Open sundar-sarvam opened 11 months ago
Internally che4z is using ProLeap Cobol Parser https://github.com/eclipse-che4z/che-che4z-lsp-for-cobol/blob/development/server/parser/src/main/antlr4/org/eclipse/lsp/cobol/core/parser/CobolParser.g4
Also https://github.com/BroadcomMFD/cobol-control-flow according to https://github.com/BroadcomMFD/cobol-control-flow/blob/main/LICENSE.md internally uses ProLeap Cobol Parser.
So in the end, creating JSON from the AST should be simple and the AST should work for this...
Awesome! Does proleap-cobol-parser different COBOL dialects like IBM Enterprise COBOL, GnuCOBOL, MicroFocus COBOL, etc.?
COBOL-85 and IBM
MicroFocus deviates heavily from COBOL-85 -> never tried to integrate this into the grammar -> not sure, if modularization of the grammar or separate grammar would be better option. The grammar is already quite large :-)
Oh ok thanks! Is there any plan to work on any project to do something like a control flow graph or function call graph like what Broadcom has done (and has closed sourced) from your end? It seems to be a crucial thing for any COBOL analysis project.
Currently not due to limited resources.
In general the idea behind ProLeap is to develop an open source COBOL toolchain.
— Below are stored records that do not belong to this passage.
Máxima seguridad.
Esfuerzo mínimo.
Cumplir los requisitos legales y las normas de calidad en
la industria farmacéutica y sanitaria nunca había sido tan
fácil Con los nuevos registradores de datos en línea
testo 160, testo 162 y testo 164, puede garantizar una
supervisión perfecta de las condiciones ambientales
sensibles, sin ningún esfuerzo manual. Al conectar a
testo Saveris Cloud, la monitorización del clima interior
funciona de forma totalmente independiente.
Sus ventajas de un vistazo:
If a company wants certain features to be implemented as open source into the toolchain, it could contribute this feature or ask us to implement such a feature with a project budget -> function call graph until now was not requested, however is an interesting idea.
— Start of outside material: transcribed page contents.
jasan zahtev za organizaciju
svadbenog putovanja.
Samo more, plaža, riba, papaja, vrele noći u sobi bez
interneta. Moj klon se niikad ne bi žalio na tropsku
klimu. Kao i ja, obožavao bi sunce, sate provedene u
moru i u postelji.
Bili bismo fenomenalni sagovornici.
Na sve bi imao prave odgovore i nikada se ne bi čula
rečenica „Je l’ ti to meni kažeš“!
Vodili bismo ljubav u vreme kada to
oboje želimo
https://tree-sitter.github.io/tree-sitter/ - This is the general tree parser used for many languages. Integrating the SOTA pro leap's parser with the tree-sitter will be a useful contribution? I think there might be language clash as ANTLR is in Java while tree-sitter is written in C/C++
Might be. The grammar files of Proleap can be found here. You could try to rewrite the grammar for tree-sitter, and then could re-implement the pre-processor and optionally the ASG analyzer on top of your tree-sitter grammar and tree-sitter APIs.
However, as this project is strongly based on ANTLR nothing in that direction is planned from our side so far.
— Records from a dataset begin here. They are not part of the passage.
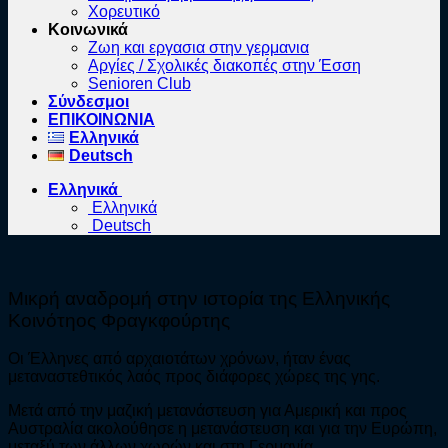
Χορευτικό
Κοινωνικά
Ζωη και εργασια στην γερμανια
Αργίες / Σχολικές διακοπές στην Έσση
Senioren Club
Σύνδεσμοι
ΕΠΙΚΟΙΝΩΝΙΑ
Ελληνικά
Deutsch
Ελληνικά
Ελληνικά
Deutsch
Μικρή αναδρομή στην ιστορία της Ελληνικής
Κοινότηος Φραγκφούρτης
Οι Έλληνες από αρχαιοτάτων χρόνων, ήταν ένας
μεταναστεθτικός λαός προς διάφορες χώρες της γης.
Μετά από την μαζική μετανάστευση για Αμερική και προς
Αυστραλία ακολούθησε η μετανάστευση και για την Ευρώπη,
μεταξύ των άλλων χωρών και στη Γερμανία.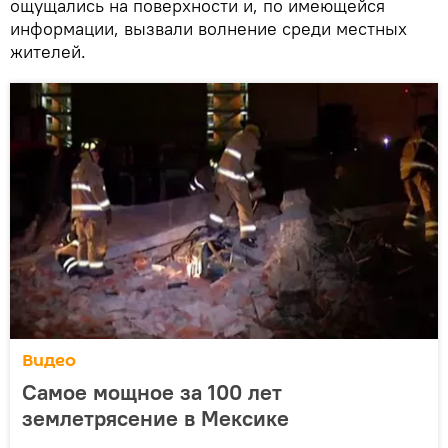
ощущались на поверхности и, по имеющейся
информации, вызвали волнение среди местных
жителей.
Видео
Самое мощное за 100 лет
землетрясение в Мексике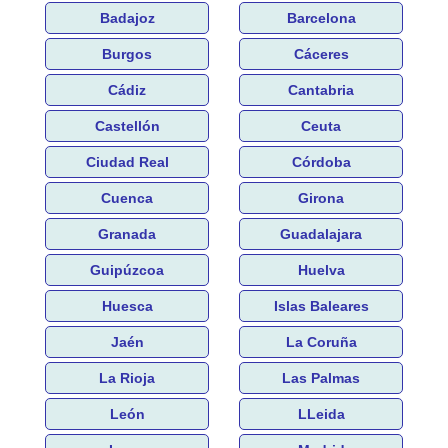
Badajoz
Barcelona
Burgos
Cáceres
Cádiz
Cantabria
Castellón
Ceuta
Ciudad Real
Córdoba
Cuenca
Girona
Granada
Guadalajara
Guipúzcoa
Huelva
Huesca
Islas Baleares
Jaén
La Coruña
La Rioja
Las Palmas
León
LLeida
I am trying to use this python library: https://pypi.org/project/antlr-ast/ which hopefully is ANTLR but in python (as I want to implement the ANTLR4 grammar for COBOL parsing in python). Is this similar to ANTLR4 in Java?
I have been comparing pro leap's cobol parser offering to Broadcom's LSP which also has the parser here: https://github.com/eclipse-che4z/che-che4z-lsp-for-cobol. I want to build this: https://github.com/BroadcomMFD/cobol-control-flow (which is not opensource) using either pro leap cobol parser or Broadcom's LSP cobol parser. What are the pros/cons of both?